佛像の見方の変遷

一月四日(火)晴 余嘗て佛像を信仰の対象として祈り見んと欲して終に佛教の信仰に到り得ず、更に美術藝術作品として眺めんと試みて、ギリシア・ローマ彫刻或いはルネッサンス以降の西洋彫像の美を数多目にするに及んで、却つて佛像に対する興味を失ふ。今漸くにして佛像に其の造像されし時々の宗教観念や信仰の有様を探り、其の変遷の中に佛教思想の展開や民衆信仰の変容を読取る手立てとしての関心に行着く。

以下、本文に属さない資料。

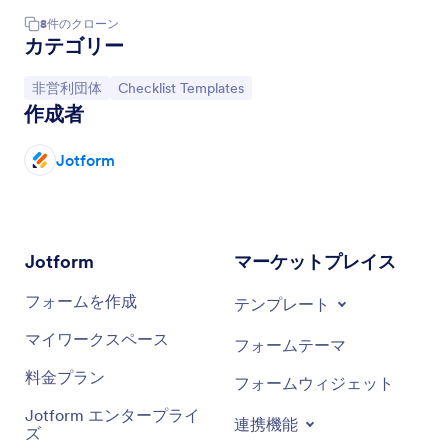
8
件の
クローン
カテゴリー
カテゴリーへ移動：
カテゴリーへ移動：
非営利団体
Checklist Templates
作成者
Jotform
Jotform
マーケットプレイス
フォームを作成
テンプレート
マイワークスペース
フォームテーマ
料金プラン
フォームウィジェット
Jotform エンタープライ
連携機能
ズ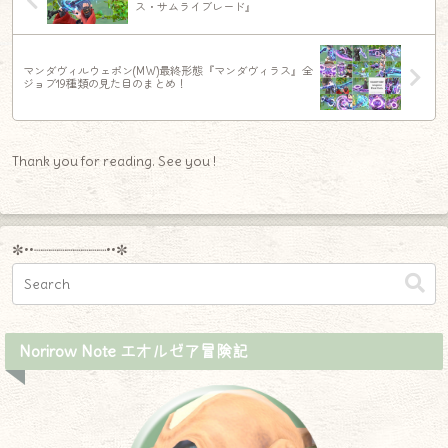
ス・サムライブレード』
マンダヴィルウェポン(MW)最終形態『マンダヴィラス』全
ジョブ19種類の見た目のまとめ！
Thank you for reading. See you !
✼••┈┈┈┈┈┈┈┈┈••✼
Norirow Note エオルゼア冒険記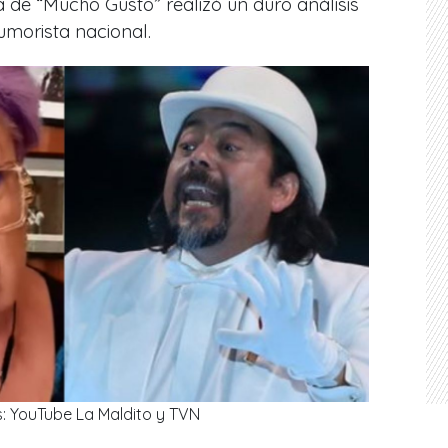
ta de
“Mucho Gusto”
realizó un duro análisis
umorista nacional.
s: YouTube La Maldito y TVN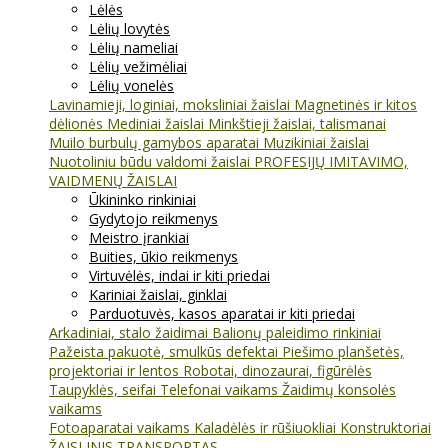
Lėlės
Lėlių lovytės
Lėlių nameliai
Lėlių vežimėliai
Lėlių vonelės
Lavinamieji, loginiai, moksliniai žaislai
Magnetinės ir kitos
dėlionės
Mediniai žaislai
Minkštieji žaislai, talismanai
Muilo burbulų gamybos aparatai
Muzikiniai žaislai
Nuotoliniu būdu valdomi žaislai
PROFESIJŲ IMITAVIMO,
VAIDMENŲ ŽAISLAI
Ūkininko rinkiniai
Gydytojo reikmenys
Meistro įrankiai
Buities, ūkio reikmenys
Virtuvėlės, indai ir kiti priedai
Kariniai žaislai, ginklai
Parduotuvės, kasos aparatai ir kiti priedai
Arkadiniai, stalo žaidimai
Balionų paleidimo rinkiniai
Pažeista pakuotė, smulkūs defektai
Piešimo planšetės,
projektoriai ir lentos
Robotai, dinozaurai, figūrėlės
Taupyklės, seifai
Telefonai vaikams
Žaidimų konsolės
vaikams
Fotoaparatai vaikams
Kaladėlės ir rūšiuokliai
Konstruktoriai
ŽAISLINIS TRANSPORTAS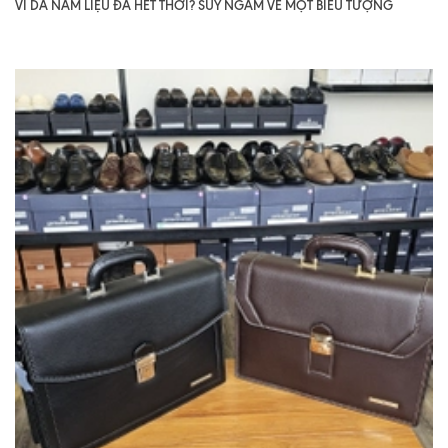
VÍ DA NAM LIỆU ĐÃ HẾT THỜI? SUY NGẪM VỀ MỘT BIỂU TƯỢNG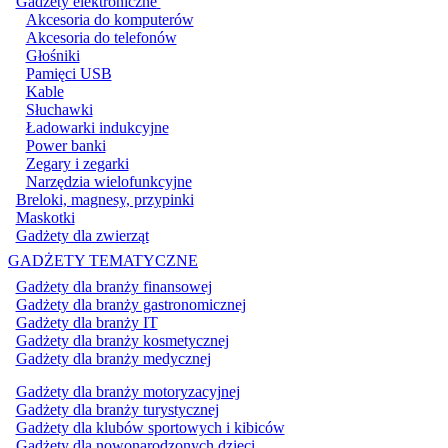
Gadżety elektroniczne
Akcesoria do komputerów
Akcesoria do telefonów
Głośniki
Pamięci USB
Kable
Słuchawki
Ładowarki indukcyjne
Power banki
Zegary i zegarki
Narzędzia wielofunkcyjne
Breloki, magnesy, przypinki
Maskotki
Gadżety dla zwierząt
GADŻETY TEMATYCZNE
Gadżety dla branży finansowej
Gadżety dla branży gastronomicznej
Gadżety dla branży IT
Gadżety dla branży kosmetycznej
Gadżety dla branży medycznej
Gadżety dla branży motoryzacyjnej
Gadżety dla branży turystycznej
Gadżety dla klubów sportowych i kibiców
Gadżety dla nowonarodzonych dzieci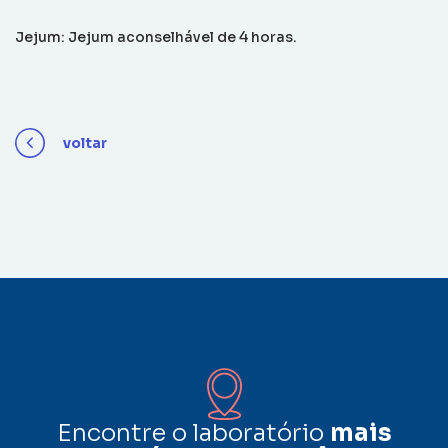
Jejum: Jejum aconselhável de 4 horas.
voltar
Encontre o laboratório
mais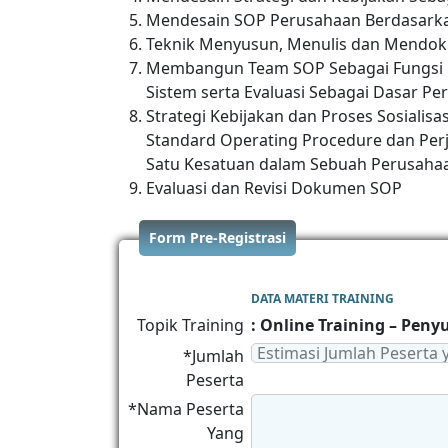
Mendesain SOP Perusahaan Berdasark
Teknik Menyusun, Menulis dan Mendok
Membangun Team SOP Sebagai Fungsi u
Sistem serta Evaluasi Sebagai Dasar 
Strategi Kebijakan dan Proses Sosialis
Standard Operating Procedure dan Per
Satu Kesatuan dalam Sebuah Perusaha
Evaluasi dan Revisi Dokumen SOP
Form Pre-Registrasi
DATA MATERI TRAINING
Topik Training
: Online Training – Pen
*Jumlah
Peserta
*Nama Peserta
Yang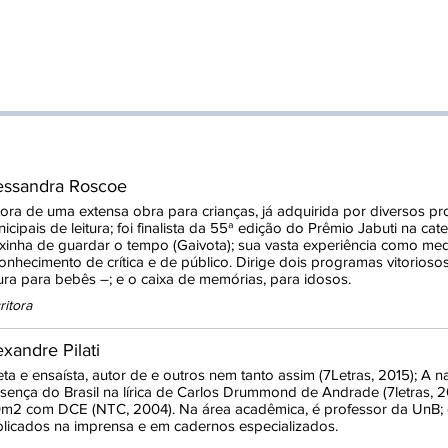
essandra Roscoe
ora de uma extensa obra para crianças, já adquirida por diversos p
icipais de leitura; foi finalista da 55ª edição do Prêmio Jabuti na cate
xinha de guardar o tempo (Gaivota); sua vasta experiência como med
onhecimento de crítica e de público. Dirige dois programas vitoriosos
tura para bebês –; e o caixa de memórias, para idosos.
ritora
exandre Pilati
ta e ensaísta, autor de e outros nem tanto assim (7Letras, 2015); A
sença do Brasil na lírica de Carlos Drummond de Andrade (7letras, 20
m2 com DCE (NTC, 2004). Na área acadêmica, é professor da UnB; 
licados na imprensa e em cadernos especializados.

況してや佛前読經問題を考へる上で佛像の意義来歴含意位置づけ等を知る事の不可欠なるを知り、俄に興味の高まるを覚ゆ。佛像の起源は佛塔或いは佛舎利塔にあり、佛像は其の佛塔を巡る壁面を飾る装飾レリーフから派生せしものなることは先の『ブツダと仏塔の物語』からも推測されるものの、未だ佛前読經に直接繋がる起源は明らかならず。黎明期の佛像は寧ろ説法をする釈迦の姿たりし例もあり、其れに向つて読經するとは到底思へぬものの、一方で佛塔建立の寄進者の名の中に「經典を読誦する者」とか「經師」といふ言葉も見え、佛塔への読經の事実もあつたかも知れず、抑々火葬の習慣や遺骨崇拝といふ民俗宗教学的な問題も考へてみなくてはならず、中々探求の筋道をつけるのが難しい。其れにしても知れば知るほど、我々が当り前のものと思つてゐる大乗佛教とは一線を画する上座部の佛教思想に対する興味が湧く。釈迦の本来の姿に戻らうとした道元が、大乗といふ発想を捨て切れぬままだう禅の思想を深めて行つたのかといふ興味とも重なり、勉強すべき事はまだまだ沢山あるやうである。